Sérgio Viana apela a que não se esqueça o agressor. “Quando somos subjugados ao poder do agressor, deixamos de ser quem somos, e de ter liberdade para ser quem somos, passamos a ser dependentes, é preciso trabalhar a vítima, mas também o agressor, porque é daí que surge o problema”, conclui.

Ação das autarquias é urgente

Na mudança e no combate à violência doméstica, o papel das autarquias é apontado como essencial, por Célia Barbosa, vice-presidente do município de Seia.

“Nos últimos anos temos tido uma média de 70 casos de violência doméstica reportados pela GNR e PSP. Em 2022, com o apoio da CIG fizemos uma formação especializada de cerca de 90 horas, para técnicos de apoio a vítima, para ficarem capacitados e disponibilizamos atendimento personalizado. Integramos o CFAD- Centro de Formação Assistência e Desenvolvimento, com sede na Guarda, e com um centro descentralizado em Trancoso, que engloba nove municípios do distrito (Mêda, Trancoso, Fornos de Algodres, Celorico da Beira, Gouveia, Manteigas, Vila Nova de Foz Côa, Seia, Aguiar da Beira), com o objetivo de prevenir e combater a violência doméstica e a violência de género”, destaca sobre o trabalho realizado.

Mas a autarca não deixa de assumir a existência de um problema grave no concelho. “Aqui vemos a evolução da violência doméstica e temos uma representação significativa e nota-se que Seia, claramente tem um problema de violência doméstica. As leis existem, mas mudar mentalidades é mais difícil. No ano passado tivemos um caso muito violento de um idoso que matou a esposa à machada, outro de um filho que matou a mãe. Já existe legislação, mas as leis não mudam mentalidades, tem de haver mudança de valores culturais que estão muito enraizados, sobretudo junto da comunidade escolar”, defende Célia Barbosa.

Amélia Augusto, investigadora do Departamento de Sociologia da Universidade da Beira Interior, dá como um bom exemplo de uma estratégia de territorialização para a prevenção e combate à violência doméstica de género, a Rede Violência Zero, na região da Cova da Beira, (Belmonte, Covilhã e Fundão), com partilha de práticas e conhecimentos em territórios de baixa densidade onde os recursos são escassos.

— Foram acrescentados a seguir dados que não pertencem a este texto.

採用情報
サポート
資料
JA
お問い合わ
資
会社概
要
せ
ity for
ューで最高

“Existe desde 2011 e em 2016 foi assinado um protocolo pela Secretaria de Estado para a Cidadania e Igualdade, que envolve 24 instituições e a vítima está no centro de atuação. Promovem ações de formação para públicos estratégicos, professores, auxiliares de ação educativa, forças da ordem, profissionais de saúde, magistrados. E depois de estarmos em ação com alunos, dizem: isto passa-se em minha casa e eu não sabia que isto era violência”, conta, concluindo, com base nos seus estudos, que “se há algo que marca a questão da violência doméstica, são os silêncios, os silêncios das vítimas, os silêncios de quem vê.”

Nos últimos 10 anos, uma média de 30 mulheres foram assassinadas pelos maridos ou companheiros. Isilda Duarte sabe que podia fazer parte desses números.

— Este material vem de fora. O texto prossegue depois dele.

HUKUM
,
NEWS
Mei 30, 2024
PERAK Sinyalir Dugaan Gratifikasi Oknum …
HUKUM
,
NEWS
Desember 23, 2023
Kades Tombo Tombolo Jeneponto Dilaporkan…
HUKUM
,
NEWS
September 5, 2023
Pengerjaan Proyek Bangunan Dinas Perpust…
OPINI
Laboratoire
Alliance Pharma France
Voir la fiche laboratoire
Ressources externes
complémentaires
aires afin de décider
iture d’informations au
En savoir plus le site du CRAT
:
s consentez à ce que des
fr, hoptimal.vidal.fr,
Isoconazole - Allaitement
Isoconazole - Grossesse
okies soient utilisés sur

“Não se apaga o medo de a gente se voltar a relacionar com alguém, pensamos sempre que os homens são todos iguais e o receio dos meus filhos voltarem a sofrer. Espero que quem oiça ou quem leia, saiba dizer: eu consigo, eu vou sair da situação. Quem está a passar por violência doméstica tem de tomar o primeiro passo, não tenham vergonha nem medo de pedir ajuda", apela.

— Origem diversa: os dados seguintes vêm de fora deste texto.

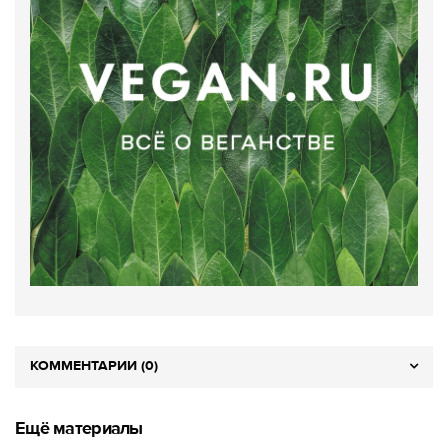
КОММЕНТАРИИ (0)
Ещё материалы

"Naquela noite, podia ter sido mais uma vítima morta de violência doméstica. Se não tivesse aceitado sair daquela situação. As minhas filhas teriam ficado sem o pai e sem a mãe. Seria mais uma vítima mortal desses monstros. Eu podia ter sido morta, mas tinha alguém que sabia o que se estava a passar e eu quis sair. O pai dos meus filhos só soube no dia julgamento quem fez a denúncia. Peçam ajuda, confiem em alguém que possa fazer algo”, aconselha.

E sonhos, Isilda? “O meu maior sonho é ver os meus filhos bem”.